┌─ TASK MATERIAL
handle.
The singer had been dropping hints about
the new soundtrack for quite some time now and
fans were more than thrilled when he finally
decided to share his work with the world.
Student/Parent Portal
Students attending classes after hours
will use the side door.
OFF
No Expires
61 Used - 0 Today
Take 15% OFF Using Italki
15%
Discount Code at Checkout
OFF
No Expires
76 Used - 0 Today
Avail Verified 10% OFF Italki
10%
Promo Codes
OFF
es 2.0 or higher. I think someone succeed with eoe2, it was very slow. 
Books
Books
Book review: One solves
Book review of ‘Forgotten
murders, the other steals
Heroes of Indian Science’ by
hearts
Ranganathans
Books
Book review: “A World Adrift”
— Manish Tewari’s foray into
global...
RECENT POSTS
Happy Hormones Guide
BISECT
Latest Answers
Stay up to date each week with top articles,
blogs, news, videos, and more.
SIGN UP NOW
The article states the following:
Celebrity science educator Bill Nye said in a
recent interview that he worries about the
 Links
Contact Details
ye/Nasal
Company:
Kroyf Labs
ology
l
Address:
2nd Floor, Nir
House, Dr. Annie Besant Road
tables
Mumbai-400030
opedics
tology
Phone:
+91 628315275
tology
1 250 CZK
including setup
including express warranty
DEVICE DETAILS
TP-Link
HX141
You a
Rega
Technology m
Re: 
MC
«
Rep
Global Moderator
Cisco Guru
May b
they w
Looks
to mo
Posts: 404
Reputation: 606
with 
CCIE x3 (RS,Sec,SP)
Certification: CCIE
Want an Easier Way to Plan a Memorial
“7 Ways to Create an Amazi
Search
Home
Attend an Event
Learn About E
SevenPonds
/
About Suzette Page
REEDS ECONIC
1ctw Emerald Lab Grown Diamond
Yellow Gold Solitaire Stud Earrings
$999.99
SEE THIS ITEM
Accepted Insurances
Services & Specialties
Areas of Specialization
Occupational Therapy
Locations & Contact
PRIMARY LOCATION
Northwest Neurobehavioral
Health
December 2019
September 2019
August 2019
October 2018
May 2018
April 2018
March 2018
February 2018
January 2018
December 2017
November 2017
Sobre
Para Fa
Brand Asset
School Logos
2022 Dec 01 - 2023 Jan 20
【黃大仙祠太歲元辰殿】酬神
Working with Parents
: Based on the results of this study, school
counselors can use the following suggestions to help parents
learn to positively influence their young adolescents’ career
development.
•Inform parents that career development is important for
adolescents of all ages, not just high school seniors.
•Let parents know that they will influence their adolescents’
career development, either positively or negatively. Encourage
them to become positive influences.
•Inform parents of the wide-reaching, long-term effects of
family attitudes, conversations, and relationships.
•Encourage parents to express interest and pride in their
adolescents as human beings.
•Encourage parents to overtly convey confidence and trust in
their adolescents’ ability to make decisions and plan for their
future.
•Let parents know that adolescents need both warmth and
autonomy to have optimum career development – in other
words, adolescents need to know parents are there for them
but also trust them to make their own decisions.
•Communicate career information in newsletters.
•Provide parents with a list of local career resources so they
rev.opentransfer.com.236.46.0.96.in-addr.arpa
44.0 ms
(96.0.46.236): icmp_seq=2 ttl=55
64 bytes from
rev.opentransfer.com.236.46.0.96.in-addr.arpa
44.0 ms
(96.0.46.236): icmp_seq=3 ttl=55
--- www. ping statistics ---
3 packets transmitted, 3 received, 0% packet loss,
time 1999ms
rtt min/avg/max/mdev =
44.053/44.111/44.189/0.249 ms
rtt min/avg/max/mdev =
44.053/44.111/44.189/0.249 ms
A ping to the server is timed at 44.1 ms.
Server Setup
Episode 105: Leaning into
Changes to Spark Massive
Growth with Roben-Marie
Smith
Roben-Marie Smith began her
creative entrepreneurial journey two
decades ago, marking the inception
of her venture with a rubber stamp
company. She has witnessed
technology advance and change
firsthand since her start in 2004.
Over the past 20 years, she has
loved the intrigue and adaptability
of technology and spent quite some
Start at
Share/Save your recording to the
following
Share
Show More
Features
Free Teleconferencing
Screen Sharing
└─
→ **ASSIGNED TASK**: All records must be repeated exactly, with none skipped.

→ **EXERCISE RESULT**:
handle.
The singer had been dropping hints about
the new soundtrack for quite some time now and
fans were more than thrilled when he finally
decided to share his work with the world.
Student/Parent Portal
Students attending classes after hours
will use the side door.
OFF
No Expires
61 Used - 0 Today
Take 15% OFF Using Italki
15%
Discount Code at Checkout
OFF
No Expires
76 Used - 0 Today
Avail Verified 10% OFF Italki
10%
Promo Codes
OFF
es 2.0 or higher. I think someone succeed with eoe2, it was very slow. 
Books
Books
Book review: One solves
Book review of ‘Forgotten
murders, the other steals
Heroes of Indian Science’ by
hearts
Ranganathans
Books
Book review: “A World Adrift”
— Manish Tewari’s foray into
global...
RECENT POSTS
Happy Hormones Guide
BISECT
Latest Answers
Stay up to date each week with top articles,
blogs, news, videos, and more.
SIGN UP NOW
The article states the following:
Celebrity science educator Bill Nye said in a
recent interview that he worries about the
 Links
Contact Details
ye/Nasal
Company:
Kroyf Labs
ology
l
Address:
2nd Floor, Nir
House, Dr. Annie Besant Road
tables
Mumbai-400030
opedics
tology
Phone:
+91 628315275
tology
1 250 CZK
including setup
including express warranty
DEVICE DETAILS
TP-Link
HX141
You a
Rega
Technology m
Re: 
MC
«
Rep
Global Moderator
Cisco Guru
May b
they w
Looks
to mo
Posts: 404
Reputation: 606
with 
CCIE x3 (RS,Sec,SP)
Certification: CCIE
Want an Easier Way to Plan a Memorial
“7 Ways to Create an Amazi
Search
Home
Attend an Event
Learn About E
SevenPonds
/
About Suzette Page
REEDS ECONIC
1ctw Emerald Lab Grown Diamond
Yellow Gold Solitaire Stud Earrings
$999.99
SEE THIS ITEM
Accepted Insurances
Services & Specialties
Areas of Specialization
Occupational Therapy
Locations & Contact
PRIMARY LOCATION
Northwest Neurobehavioral
Health
December 2019
September 2019
August 2019
October 2018
May 2018
April 2018
March 2018
February 2018
January 2018
December 2017
November 2017
Sobre
Para Fa
Brand Asset
School Logos
2022 Dec 01 - 2023 Jan 20
【黃大仙祠太歲元辰殿】酬神
Working with Parents
: Based on the results of this study, school
counselors can use the following suggestions to help parents
learn to positively influence their young adolescents’ career
development.
•Inform parents that career development is important for
adolescents of all ages, not just high school seniors.
•Let parents know that they will influence their adolescents’
career development, either positively or negatively. Encourage
them to become positive influences.
•Inform parents of the wide-reaching, long-term effects of
family attitudes, conversations, and relationships.
•Encourage parents to express interest and pride in their
adolescents as human beings.
•Encourage parents to overtly convey confidence and trust in
their adolescents’ ability to make decisions and plan for their
future.
•Let parents know that adolescents need both warmth and
autonomy to have optimum career development – in other
words, adolescents need to know parents are there for them
but also trust them to make their own decisions.
•Communicate career information in newsletters.
•Provide parents with a list of local career resources so they
rev.opentransfer.com.236.46.0.96.in-addr.arpa
44.0 ms
(96.0.46.236): icmp_seq=2 ttl=55
64 bytes from
rev.opentransfer.com.236.46.0.96.in-addr.arpa
44.0 ms
(96.0.46.236): icmp_seq=3 ttl=55
--- www. ping statistics ---
3 packets transmitted, 3 received, 0% packet loss,
time 1999ms
rtt min/avg/max/mdev =
44.053/44.111/44.189/0.249 ms
rtt min/avg/max/mdev =
44.053/44.111/44.189/0.249 ms
A ping to the server is timed at 44.1 ms.
Server Setup
Episode 105: Leaning into
Changes to Spark Massive
Growth with Roben-Marie
Smith
Roben-Marie Smith began her
creative entrepreneurial journey two
decades ago, marking the inception
of her venture with a rubber stamp
company. She has witnessed
technology advance and change
firsthand since her start in 2004.
Over the past 20 years, she has
loved the intrigue and adaptability
of technology and spent quite some
Start at
Share/Save your recording to the
following
Share
Show More
Features
Free Teleconferencing
Screen Sharing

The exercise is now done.